STATEMENT OF THE CASE
On February 21, 2003, the Defense Office of Hearings and Appeals (DOHA), under Executive Order 10865, Safeguarding Classified Information Within Industry, dated February 20, 1960, as amended and modified, and Department of Defense Directive 5220.6, Defense Industrial Personnel Security Clearance Review Program (Directive), dated January 2, 1992, as amended and modified, issued a Statement of Reasons (SOR) to Applicant. The SOR detailed reasons under the personnel security Guideline J (Criminal Conduct) why DOHA could not make the preliminary affirmative finding under the Directive that it is clearly consistent with the national interest to grant or continue a security clearance for Applicant.

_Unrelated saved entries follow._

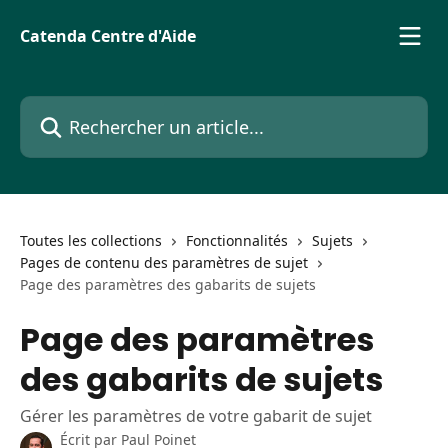
Passer au contenu principal
Catenda Centre d'Aide
Rechercher un article...
Toutes les collections
Fonctionnalités
Sujets
Pages de contenu des paramètres de sujet
Page des paramètres des gabarits de sujets
Page des paramètres
des gabarits de sujets
Gérer les paramètres de votre gabarit de sujet
Écrit par
Paul Poinet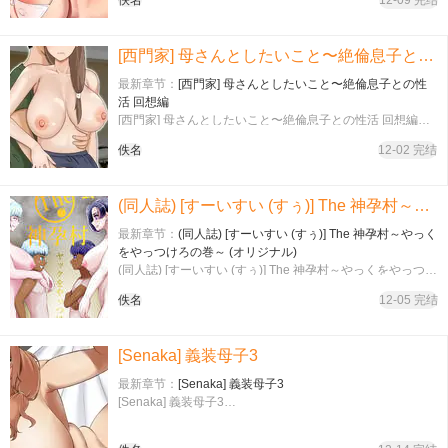
佚名
12-09 完结
[西門家] 母さんとしたいこと〜絶倫息子との性活 回想編
最新章节：
[西門家] 母さんとしたいこと〜絶倫息子との性
活 回想編
[西門家] 母さんとしたいこと〜絶倫息子との性活 回想編…
佚名
12-02 完结
(同人誌) [すーいすい (すぅ)] The 神孕村～やっくをやっつけろの巻～ (オリジナル)
最新章节：
(同人誌) [すーいすい (すぅ)] The 神孕村～やっく
をやっつけろの巻～ (オリジナル)
(同人誌) [すーいすい (すぅ)] The 神孕村～やっくをやっつけ
ろの巻～ (オリジナル)…
佚名
12-05 完结
[Senaka] 義装母子3
最新章节：
[Senaka] 義装母子3
[Senaka] 義装母子3…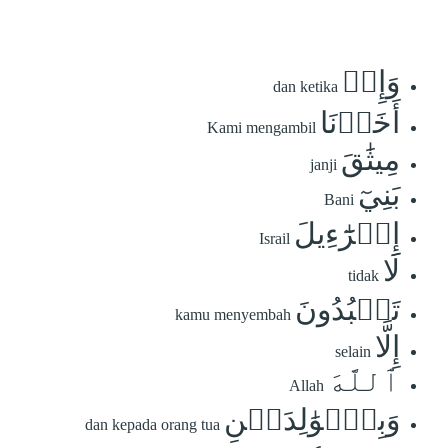
وَإِذۡ
dan ketika
أَخَذۡنَا
Kami mengambil
مِيثَٰقَ
janji
بَنِيٓ
Bani
إِسۡرَٰٓءِيلَ
Israil
لَا
tidak
تَعۡبُدُونَ
kamu menyembah
إِلَّا
selain
ٱللَّهَ
Allah
وَبِٱلۡوَٰلِدَيۡنِ
dan kepada orang tua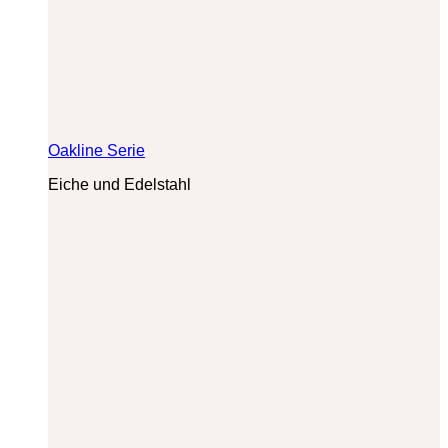
Oakline Serie
Eiche und Edelstahl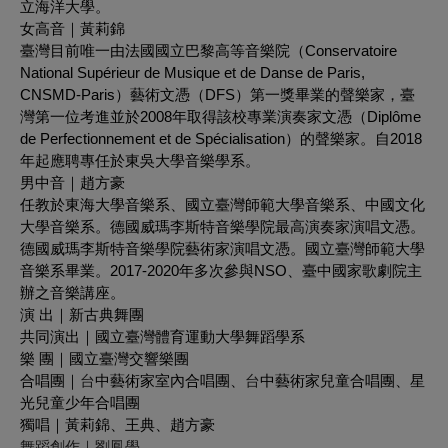
立海洋大學。
女高音｜黃莉錦
臺灣目前唯一由法國國立巴黎高等音樂院（Conservatoire
National Supérieur de Musique et de Danse de Paris,
CNSMD-Paris）藝術文憑（DFS）第一獎畢業的聲樂家，臺
灣第一位考進並於2008年取得該校專業演奏家文憑（Diplôme
de Perfectionnement et de Spécialisation）的聲樂家。自2018
年起應聘專任於東吳大學音樂學系。
男中音｜趙方豪
任教於東海大學音樂系、國立臺灣師範大學音樂系、中國文化
大學音樂系。德國威瑪李斯特音樂學院最高演奏家演唱文憑。
德國威瑪李斯特音樂學院藝術家演唱文憑。國立臺灣師範大學
音樂系畢業。2017-2020年多次參與NSO、臺中國家歌劇院主
辦之音樂講座。
演 出｜新古典舞團
共同演出｜國立臺灣體育運動大學舞蹈學系
樂 團｜國立臺灣交響樂團
合唱團｜
台
中藝術家室內合唱團、
台
中藝術家兒童合唱團、星
光兒童少年合唱團
獨唱｜黃莉錦、王典、趙方豪
舞蹈創作｜劉鳳學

The SOR recommended referral to an Administrative Judge to conduct proceedings and determine whether clearance should be granted, continued, denied, or revoked.
In a signed and sworn statement, dated April 11, 2003, Applicant responded to the SOR allegations. Applicant admitted all the allegations except the final allegation (subparagraph 1.f) which stated the Smith Amendment, 10 U.S.C.§ 986, was applicable to her case. She requested a hearing.
This case was originally assigned to another Administrative Judge on May 17, 2003. It was reassigned to me on May 19, 2003 due to caseload considerations. On May 20, 2003, a Notice of Hearing was issued setting the hearing date for June 24, 2003. On June 19, 2003, Applicant submitted a written request for a continuance to allow her more time to prepare for the hearing. The Department Counsel had no objection, and the motion was granted by a written Order on June 23, 2003. An amended Notice of Hearing was mailed to Applicant on June 23, 2003, setting the new hearing date as July 30, 2003.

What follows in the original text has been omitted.